Tony and Amanda were a strong couple, accenting one another's particular strengths and weaknesses. Tony, though hard on the outside, was a softy, finding himself upset by things like movie endings and music. Amanda razzed Tony about this. Tony, on the other hand, had saw Amanda cry only a handful of times in their relationship. Amanda wasn't fond of exercise and health consciousness, despite studying medicine. Tony was an athletic machine that took pleasure in pushing himself to the physical limit. Despite the checks and balance system innate to their relationship, something crumbled during the four-year anabasis of Tony and Amanda attaining degrees and situating themselves in their imminent adulthood. Nobody is certain just what it was, but we know it was a virulent bastard that left Amanda starting a new life and Tony ending one.

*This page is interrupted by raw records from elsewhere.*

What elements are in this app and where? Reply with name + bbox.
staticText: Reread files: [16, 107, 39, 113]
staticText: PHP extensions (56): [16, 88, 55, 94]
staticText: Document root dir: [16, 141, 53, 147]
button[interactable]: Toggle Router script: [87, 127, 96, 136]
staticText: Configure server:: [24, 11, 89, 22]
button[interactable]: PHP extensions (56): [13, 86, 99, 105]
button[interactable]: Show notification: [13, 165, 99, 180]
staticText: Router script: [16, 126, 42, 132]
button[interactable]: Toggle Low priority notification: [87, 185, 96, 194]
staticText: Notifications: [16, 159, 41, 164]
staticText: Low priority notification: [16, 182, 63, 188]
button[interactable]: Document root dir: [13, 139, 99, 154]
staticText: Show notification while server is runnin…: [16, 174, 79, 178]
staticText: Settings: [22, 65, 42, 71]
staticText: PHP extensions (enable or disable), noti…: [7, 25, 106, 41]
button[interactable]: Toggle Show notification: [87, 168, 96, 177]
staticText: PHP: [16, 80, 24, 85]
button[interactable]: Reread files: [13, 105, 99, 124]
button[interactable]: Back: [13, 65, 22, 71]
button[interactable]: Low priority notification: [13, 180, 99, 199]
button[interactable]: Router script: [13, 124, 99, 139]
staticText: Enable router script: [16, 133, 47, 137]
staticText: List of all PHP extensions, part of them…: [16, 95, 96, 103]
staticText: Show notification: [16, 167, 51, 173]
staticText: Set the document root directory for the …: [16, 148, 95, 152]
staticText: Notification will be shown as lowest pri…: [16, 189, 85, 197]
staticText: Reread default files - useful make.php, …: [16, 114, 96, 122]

One evening Tony called me:

"Dude, Amanda dumped me."

"Holy shit, man. Why? What's up?"

"I don't know. I didn't really get a straight answer."

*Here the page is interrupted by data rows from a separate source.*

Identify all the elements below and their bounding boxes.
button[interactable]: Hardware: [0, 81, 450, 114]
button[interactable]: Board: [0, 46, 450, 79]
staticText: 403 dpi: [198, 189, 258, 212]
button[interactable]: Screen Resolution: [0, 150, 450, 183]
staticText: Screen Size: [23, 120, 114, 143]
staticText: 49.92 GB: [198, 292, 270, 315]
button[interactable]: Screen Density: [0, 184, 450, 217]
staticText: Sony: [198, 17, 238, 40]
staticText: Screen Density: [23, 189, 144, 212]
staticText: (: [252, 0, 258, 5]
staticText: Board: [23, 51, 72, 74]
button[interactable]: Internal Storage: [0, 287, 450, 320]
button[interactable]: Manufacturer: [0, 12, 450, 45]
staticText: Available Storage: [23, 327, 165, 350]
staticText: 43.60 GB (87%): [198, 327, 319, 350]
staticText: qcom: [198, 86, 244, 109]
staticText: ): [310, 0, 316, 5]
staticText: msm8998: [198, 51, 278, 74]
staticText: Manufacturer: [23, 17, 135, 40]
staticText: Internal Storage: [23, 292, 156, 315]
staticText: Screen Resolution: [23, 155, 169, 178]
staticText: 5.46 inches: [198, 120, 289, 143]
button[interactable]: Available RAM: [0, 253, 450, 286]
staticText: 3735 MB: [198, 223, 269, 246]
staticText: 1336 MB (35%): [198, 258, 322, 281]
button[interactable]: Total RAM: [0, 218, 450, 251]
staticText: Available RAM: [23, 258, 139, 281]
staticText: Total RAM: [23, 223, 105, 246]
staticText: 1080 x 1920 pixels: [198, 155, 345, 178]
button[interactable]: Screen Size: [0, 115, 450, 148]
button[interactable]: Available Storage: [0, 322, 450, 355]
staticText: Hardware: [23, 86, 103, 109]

"Man, I'm sorry. That's a bitch."

"Yeah. I'm not sure she even knows why."

"Probably not, man. Not if it just came out of the blue like that. She might know something, but it's probably all too fresh, unless she's known and been playing it off until the time was right."

"Yeah."

"It's a bit conspicuous. She waited until she didn't have to see you face to face to do it. Hell, she let you move her to Morgantown and waited until you were deadlocked in Alabama to tell you. Relationships only end in mystery on one of the two sides, ya know?"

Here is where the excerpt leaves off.